How can Intel and AMD be different but still compatible?

Asked 23/6, 2016 at 0:57 Answered 24/6, 2016 at 18:12

optimization x86 intel cpu-architecture amd-processor

As I have always understood it, AMD built their CPUs by reverse engineering Intel's instruction set and now pay Intel to use their instruction set, and Intel do the same for AMDs 64-bit instructions.

This is how windows can be installed on both types of CPUs without needing to purchase a specific build, such as a version compiled for ARM, and so all apps, games etc work in the same way, working interchangeable on CPUs...

However lately some things have been making me question some of this...

Firstly, I've noticed some games have been a bit laggy on my system (AMD) and after reading it turns out the game is optimised for Intel CPUs...
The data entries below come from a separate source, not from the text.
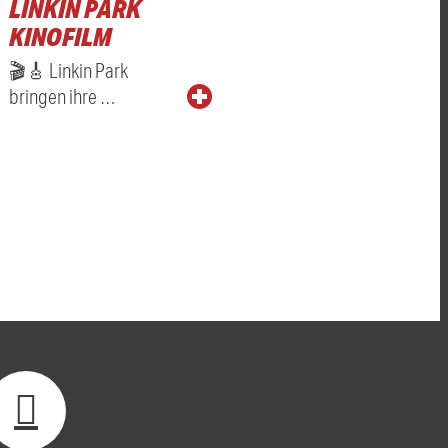
LINKIN PARK
KINOFILM
🎬🎸 Linkin Park
bringen ihre …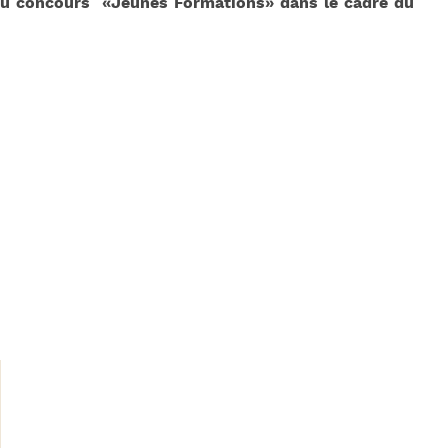
 du concours «Jeunes Formations» dans le cadre du
J
L
J
J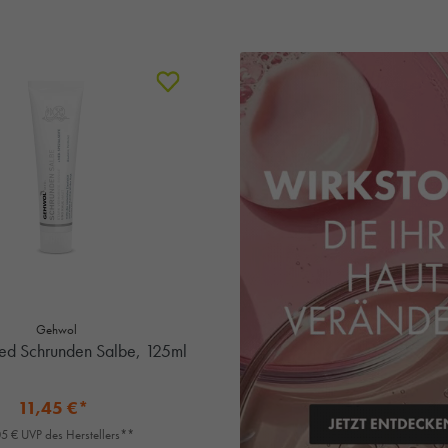
Gehwol
d Schrunden Salbe, 125ml
11,45 €*
5 € UVP des Herstellers**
Also, OSX is sold on Intel CPUs but after discovering the hackintosh community it turns out it is possible but very hard to get OSX to run on AMD. This is because again OSX is designed for Intel...

After these things..

What does it mean to be optimised for Intel or AMD? How can it be possible to be different / optimised for one but not the other, if they are meant to be slot in replacements for each other? I.e both support same instructions etc.

Flannel answered 23/6, 2016 at 0:57 Comment(3)
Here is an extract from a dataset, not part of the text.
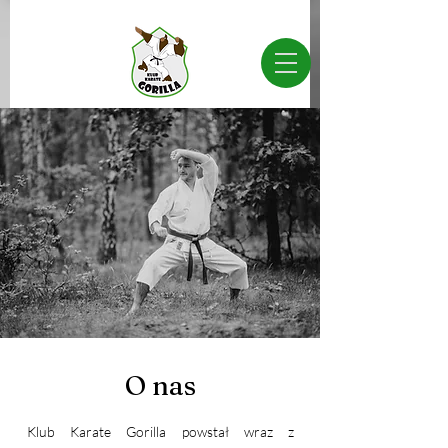
O nas
Klub Karate Gorilla powstał wraz z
This site is for programming (code) and programmers tools related questions. What specific programming question can we help you with? – Sensitive 23/6, 2016 at 2:29

AMD never "reverse engineered" anything, thats complete and utter nonsense -- internet BS. This myth is repeated over and over again -- without citing any credible source. Reverse engineering hardware like that would be highly illegal in many countries, in fact if it was true Intel would've already sued the crap out of AMD, probably even bought the entire company after sueing it into bankruptcy. Just because some criminal activities might be possible they wont be legal. AMD created their own solutions whilst building upon shared knowledge. End of story. – Shielashield 18/7, 2016 at 7:40

See also #38517323 – Protoplasm 23/7, 2016 at 6:23

They implement the same ISA, but with different performance characteristics because the microarchitecture is different.

e.g. see Agner Fog's microarch pdf for details, and other links from the x86 tag wiki. e.g. David Kanter's Haswell microarchitecture writeup vs. his writeup of AMD Bulldozer.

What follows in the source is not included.